In this scenario, what you need to do is just querying the worker (through the UDF), with a simple string of parameters.

mysql> set @q = (select gman_do('crosstab',
'from=all_personnel;op=sum salary;rows=country;cols=gender'));

mysql> prepare q from @q; execute q;
+---------+-------+-------+-------+
| country | m | f | total |
+---------+-------+-------+-------+
| Germany | 16000 | 11000 | 27000 |
| Italy | 6000 | 6000 | 12000 |
| UK | 10500 | NULL | 10500 |
| zzzz | 32500 | 17000 | 49500 |
+---------+-------+-------+-------+

Here's a taste of a 2 levels cube:
set @q = (select gman_do('crosstab','from=all_personnel;op=count salary;rows=country,location;cols=department,gender'));
Query OK, 0 rows affected (0.03 sec)

prepare q from @q; execute q;Query OK, 0 rows affected (0.00 sec)
Statement prepared

+---------+----------+--------+--------+------+---------+---------+-------+-------+-------+-----+-------+
| country | location | pers#m | pers#f | pers | sales#m | sales#f | sales | dev#m | dev#f | dev | total |
+---------+----------+--------+--------+------+---------+---------+-------+-------+-------+-----+-------+
| Germany | Berlin | 0 | 1 | 1 | 0 | 0 | 0 | 1 | 0 | 1 | 2 |
| Germany | Bonn | 0 | 0 | 0 | 1 | 0 | 1 | 0 | 0 | 0 | 1 |
| Germany | Munich | 1 | 0 | 1 | 0 | 1 | 1 | 0 | 0 | 0 | 2 |
| Germany | zzzz | 1 | 1 | 2 | 1 | 1 | 2 | 1 | 0 | 1 | 5 |
| Italy | Rome | 1 | 0 | 1 | 0 | 0 | 0 | 0 | 1 | 1 | 2 |
| Italy | zzzz | 1 | 0 | 1 | 0 | 0 | 0 | 0 | 1 | 1 | 2 |
| UK | London | 1 | 0 | 1 | 1 | 0 | 1 | 0 | 0 | 0 | 2 |
| UK | zzzz | 1 | 0 | 1 | 1 | 0 | 1 | 0 | 0 | 0 | 2 |
| zzzz | zzzz | 3 | 1 | 4 | 2 | 1 | 3 | 1 | 1 | 2 | 9 |
+---------+----------+--------+--------+------+---------+---------+-------+-------+-------+-----+-------+

It would be nice to actually format the result in a more human readable way, like this one, but it will require some more work.

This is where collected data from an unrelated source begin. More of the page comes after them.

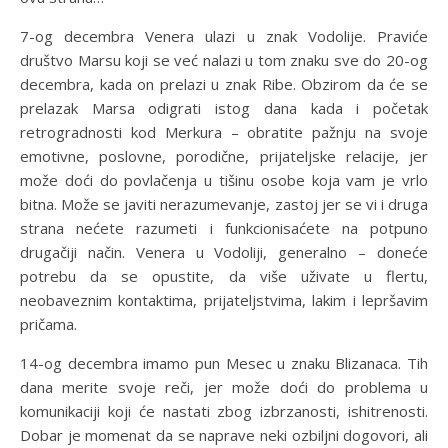
7-og decembra Venera ulazi u znak Vodolije. Praviće
društvo Marsu koji se već nalazi u tom znaku sve do 20-og
decembra, kada on prelazi u znak Ribe. Obzirom da će se
prelazak Marsa odigrati istog dana kada i početak
retrogradnosti kod Merkura – obratite pažnju na svoje
emotivne, poslovne, porodične, prijateljske relacije, jer
može doći do povlačenja u tišinu osobe koja vam je vrlo
bitna. Može se javiti nerazumevanje, zastoj jer se vi i druga
strana nećete razumeti i funkcionisaćete na potpuno
drugačiji način. Venera u Vodoliji, generalno – doneće
potrebu da se opustite, da više uživate u flertu,
neobaveznim kontaktima, prijateljstvima, lakim i lepršavim
pričama.
14-og decembra imamo pun Mesec u znaku Blizanaca. Tih
dana merite svoje reči, jer može doći do problema u
komunikaciji koji će nastati zbog izbrzanosti, ishitrenosti.
Dobar je momenat da se naprave neki ozbiljni dogovori, ali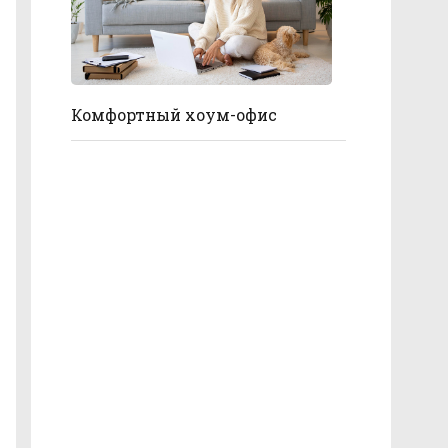
Комфортный хоум-офис
Мужское и женское: как
различается зрение в
зависимости от пола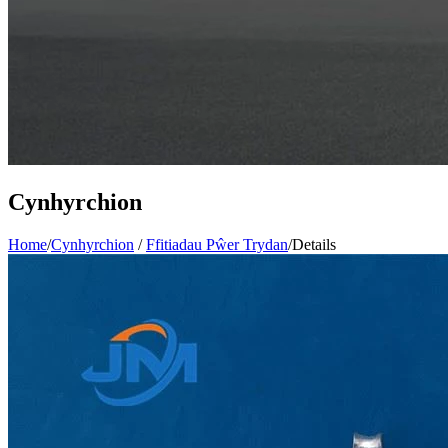
Cynhyrchion
Home
/
Cynhyrchion
/
Ffitiadau Pŵer Trydan
/
Details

+---------+----------+--------------+-----------------+-------------+-------+
| country | location | pers |sales | dev | total |
| | +---+---+------+----+----+-------+---+---+-----+-------+
| | | m | f | pers | m | f | sales | m | f | dev | total |
+---------+----------+---+---+------+----+----+-------+---+---+-----+-------+
| Germany | Berlin | 0 | 1 | 1 | 0 | 0 | 0 | 1 | 0 | 1 | 2 |
| Germany | Bonn | 0 | 0 | 0 | 1 | 0 | 1 | 0 | 0 | 0 | 1 |
| Germany | Munich | 1 | 0 | 1 | 0 | 1 | 1 | 0 | 0 | 0 | 2 |
| Germany | total | 1 | 1 | 2 | 1 | 1 | 2 | 1 | 0 | 1 | 5 |
+---------+----------+---+---+------+----+----+-------+---+---+-----+-------+
| Italy | Rome | 1 | 0 | 1 | 0 | 0 | 0 | 0 | 1 | 1 | 2 |
| Italy | total | 1 | 0 | 1 | 0 | 0 | 0 | 0 | 1 | 1 | 2 |
+---------+----------+---+---+------+----+----+-------+---+---+-----+-------+
| UK | London | 1 | 0 | 1 | 1 | 0 | 1 | 0 | 0 | 0 | 2 |
| UK | total | 1 | 0 | 1 | 1 | 0 | 1 | 0 | 0 | 0 | 2 |
+---------+----------+---+---+------+----+----+-------+---+---+-----+-------+
| total | total | 3 | 1 | 4 | 2 | 1 | 3 | 1 | 1 | 2 | 9 |
+---------+----------+---+---+------+----+----+-------+---+---+-----+-------+

To make the above examples work, what's missing is the worker. You can try the sample crosstab worker from MySQL Forge.